PMCID: PMC12394064 PMID: 40893393

ABSTRACT

Burkitt lymphoma (BL) is an aggressive B‐cell malignancy characterized by rapid progression and MYC gene translocations. Jejunal involvement in BL is rare compared to more common sites like the lymph nodes and central nervous system. Diagnosing BL in the jejunum is particularly challenging as it can mimic other gastrointestinal conditions, necessitating a high index of suspicion and histopathological confirmation. We present the case of a 37‐year‐old male with a history of stage III non‐seminomatous testicular carcinoma, BL, deep venous thrombosis, pulmonary embolism, and hypogammaglobulinemia, who presented with abdominal pain and nausea. Imaging revealed peritoneal carcinomatosis and a left hemiabdomen mass concerning malignancy. Given his medical history of previously diagnosed BL in the gastrohepatic ligament lymph node and imaging findings, BL relapse was suspected. Push enteroscopy with biopsy confirmed the recurrence of BL in the jejunum, with positive markers for CD45, CD20, BCL6, and c‐Myc. Despite aggressive supportive care, the patient succumbed to his disease. This case highlights the importance of early recognition of BL, particularly in rare extra‐nodal sites like the jejunum. Further research is needed to improve early detection and treatment outcomes for patients with relapsed or refractory BL.

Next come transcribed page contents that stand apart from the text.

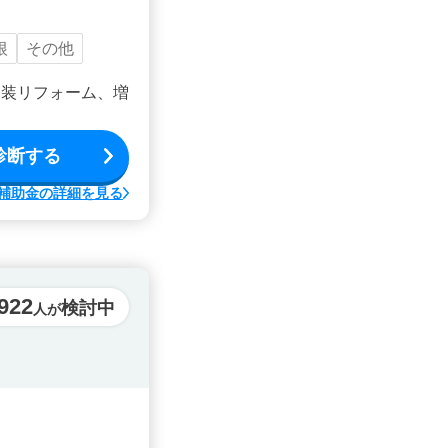
根
その他
内装リフォーム、増
診断する
補助金の詳細を見る
922
検討中
人が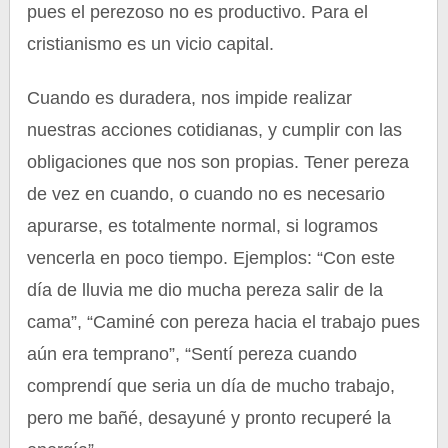
pues el perezoso no es productivo. Para el
cristianismo es un vicio capital.
Cuando es duradera, nos impide realizar
nuestras acciones cotidianas, y cumplir con las
obligaciones que nos son propias. Tener pereza
de vez en cuando, o cuando no es necesario
apurarse, es totalmente normal, si logramos
vencerla en poco tiempo. Ejemplos: “Con este
día de lluvia me dio mucha pereza salir de la
cama”, “Caminé con pereza hacia el trabajo pues
aún era temprano”, “Sentí pereza cuando
comprendí que seria un día de mucho trabajo,
pero me bañé, desayuné y pronto recuperé la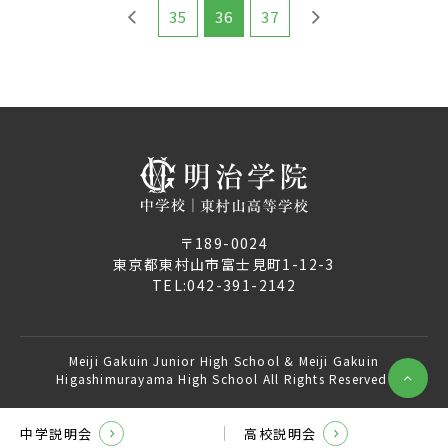
35
36
37
〒189-0024
東京都東村山市富士見町1-12-3
TEL:
042-391-2142
Meiji Gakuin Junior High School & Meiji Gakuin
Higashimurayama High School All Rights Reserved.
中学説明会
高校説明会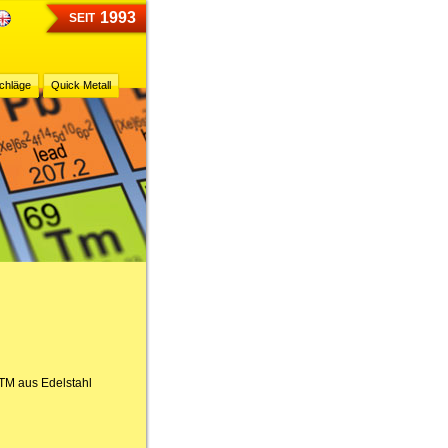
1993
SEIT
chläge
Quick Metall
STM aus Edelstahl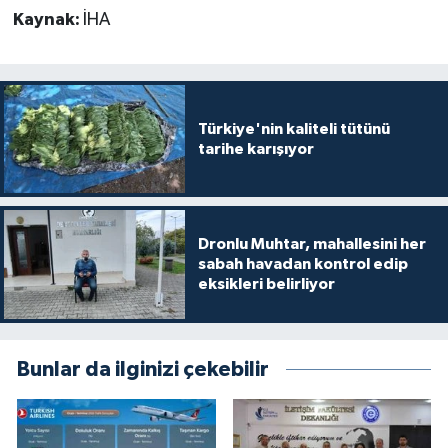
Kaynak:
İHA
Türkiye'nin kaliteli tütünü
tarihe karışıyor
Dronlu Muhtar, mahallesini her
sabah havadan kontrol edip
eksikleri belirliyor
Bunlar da ilginizi çekebilir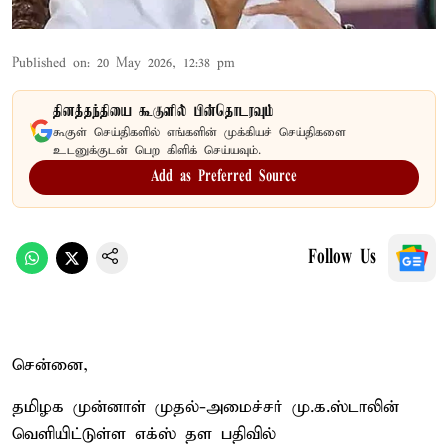
Published on
:
20 May 2026, 12:38 pm
தினத்தந்தியை கூகுளில் பின்தொடரவும்
கூகுள் செய்திகளில் எங்களின் முக்கியச் செய்திகளை
உடனுக்குடன் பெற கிளிக் செய்யவும்.
Add as Preferred Source
Follow Us
சென்னை,
தமிழக முன்னாள் முதல்-அமைச்சர் மு.க.ஸ்டாலின்
வெளியிட்டுள்ள எக்ஸ் தள பதிவில்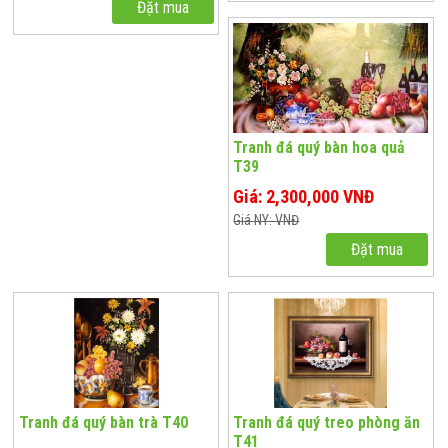
Đặt mua
Tranh đá quý bàn hoa quả
T39
Giá: 2,300,000 VNĐ
Giá NY: VNĐ
Đặt mua
Tranh đá quý bàn trà T40
Tranh đá quý treo phòng ăn
T41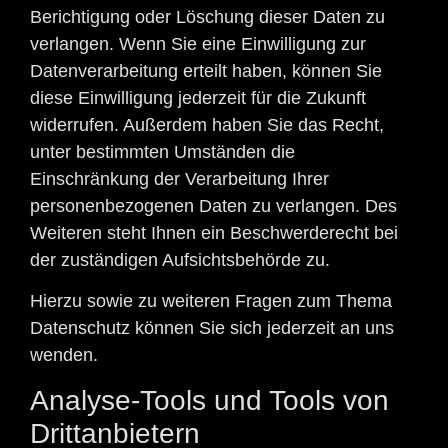
Berichtigung oder Löschung dieser Daten zu
verlangen. Wenn Sie eine Einwilligung zur
Datenverarbeitung erteilt haben, können Sie
diese Einwilligung jederzeit für die Zukunft
widerrufen. Außerdem haben Sie das Recht,
unter bestimmten Umständen die
Einschränkung der Verarbeitung Ihrer
personenbezogenen Daten zu verlangen. Des
Weiteren steht Ihnen ein Beschwerderecht bei
der zuständigen Aufsichtsbehörde zu.
Hierzu sowie zu weiteren Fragen zum Thema
Datenschutz können Sie sich jederzeit an uns
wenden.
Analyse-Tools und Tools von
Dritt­anbietern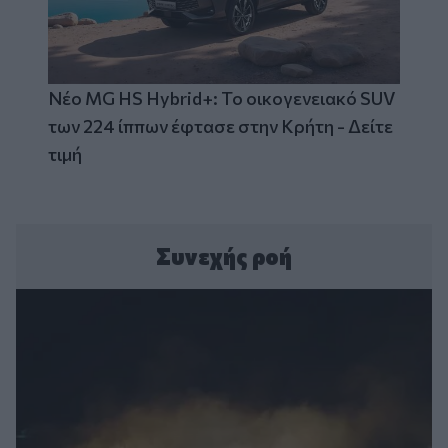
Νέο MG HS Hybrid+: Το οικογενειακό SUV
των 224 ίππων έφτασε στην Κρήτη - Δείτε
τιμή
Συνεχής ροή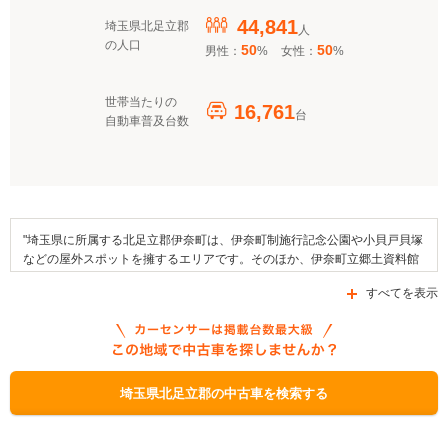
44,841
埼玉県北足立郡
人
の人口
50
50
男性：
%
女性：
%
世帯当たりの
16,761
台
自動車普及台数
"埼玉県に所属する北足立郡伊奈町は、伊奈町制施行記念公園や小貝戸貝塚
などの屋外スポットを擁するエリアです。そのほか、伊奈町立郷土資料館
や専門学校 埼玉自動車大学校などが地域内に存在しています。この地域で
すべてを表示
行われるイベントとしては、無線山さくらまつりやバラまつり、伊奈まつ
りを挙げることができます。また、いちごやぶどうといった果物や梨ワイ
ンが特産品として知られています。交通面では埼玉新都市交通伊奈線（ニ
ューシャトル）がエリア内に乗り入れているほか、県道3号線や県道87号
線、あるいは県道150号線などの道路が区域内を通っています。なお、北
足立郡伊奈町では、「埼玉県燃料電池自動車導入促進事業補助金」や「埼
埼玉県北足立郡の中古車を検索する
玉県EV・PHV導入促進事業補助金」、「埼玉県環境みらい資金融資」など
の補助金制度を利用することができます。"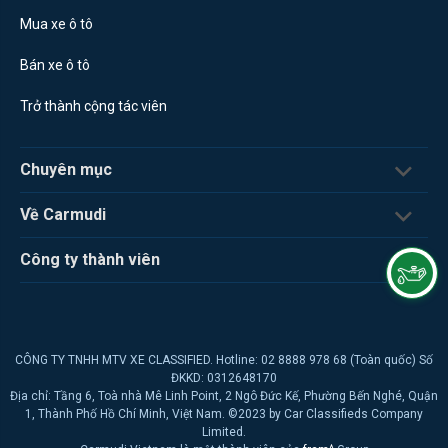
Mua xe ô tô
Bán xe ô tô
Trở thành cộng tác viên
Chuyên mục
Về Carmudi
Công ty thành viên
CÔNG TY TNHH MTV XE CLASSIFIED. Hotline: 02 8888 978 68 (Toàn quốc) Số
ĐKKD: 0312648170
Địa chỉ: Tầng 6, Toà nhà Mê Linh Point, 2 Ngô Đức Kế, Phường Bến Nghé, Quận
1, Thành Phố Hồ Chí Minh, Việt Nam. ©2023 by Car Classifieds Company
Limited.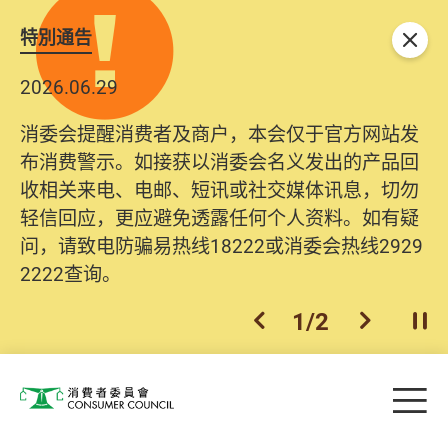
特別通告
关闭
2026.06.29
消委会提醒消费者及商户，本会仅于官方网站发
布消费警示。如接获以消委会名义发出的产品回
收相关来电、电邮、短讯或社交媒体讯息，切勿
轻信回应，更应避免透露任何个人资料。如有疑
问，请致电防骗易热线18222或消委会热线2929
2222查询。
1
/
2
上一个
下一个
开
Skip to main content
目
消费者委员会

Keywords: burkitt lymphoma, jejunal involvement, lymphoma recurrence, relapse, tumor lysis syndrome

Abbreviations

BCL‐2: B‐cell lymphoma 2
BCL6: B‐cell lymphoma 6
BL: Burkitt lymphoma
CD20: Cluster of Differentiation 20
CD45: Cluster of Differentiation 45
CK AE 1/3: Cytokeratin AE1/AE3
c‐Myc: (Refers to the protein product of the MYC gene)
DVT: Deep vein thrombosis
ED: Emergency Department
H&E: Hematoxylin & eosin
hyper‐CVAD: Hyperfractionated cyclophosphamide, vincristine, doxorubicin, and dexamethasone
ICU: Intensive Care Unit
IR: Interventional Radiology
IVIG: Intravenous immunoglobulin
NCCN: National Comprehensive Cancer Network
PE: Pulmonary embolism
PET/CT: Positron Emission Tomography/Computed Tomography
WHO: World Health Organization

Summary.

Burkitt Lymphoma can recur years after initial treatment and present with vague symptoms in anatomically distinct, extra‐nodal sites such as the jejunum.
Our case highlights the need for regular and long‐term surveillance for prior aggressive lymphomas, as failure to promptly recognize atypical presentations often results in disease progression and unfavorable outcomes.

1. Introduction

Burkitt lymphoma (BL) is an aggressive B‐cell lymphoma characterized by its rapid growth and distinct cytogenetic abnormalities, particularly the MYC gene translocation [1]. There are three variants: endemic, sporadic, and immunodeficiency‐associated [2]. Jejunal involvement in BL is uncommon compared to other sites, such as lymph nodes or the central nervous system [3]. Diagnosing jejunal BL can be particularly challenging, as it may mimic other gastrointestinal conditions, and confirmation often requires histopathological analysis [4].

We report a rare instance of relapse of BL, with tumor recurrence in a different and rare location in the jejunum as compared to the initial presentation. It was diagnosed through a combination of push enteroscopy and biopsy, which was positive for markers suggestive of BL.

2. Case Description

2.1. Case History

We present the case of a 37‐year‐old male with a history significant for stage III non‐seminomatous testicular carcinoma in 2010, BL in 2015, deep venous thrombosis, pulmonary embolism, and hypogammaglobulinemia who presented to the emergency department in May 2024 with 5 days of abdominal pain during a recent trip to the Philippines.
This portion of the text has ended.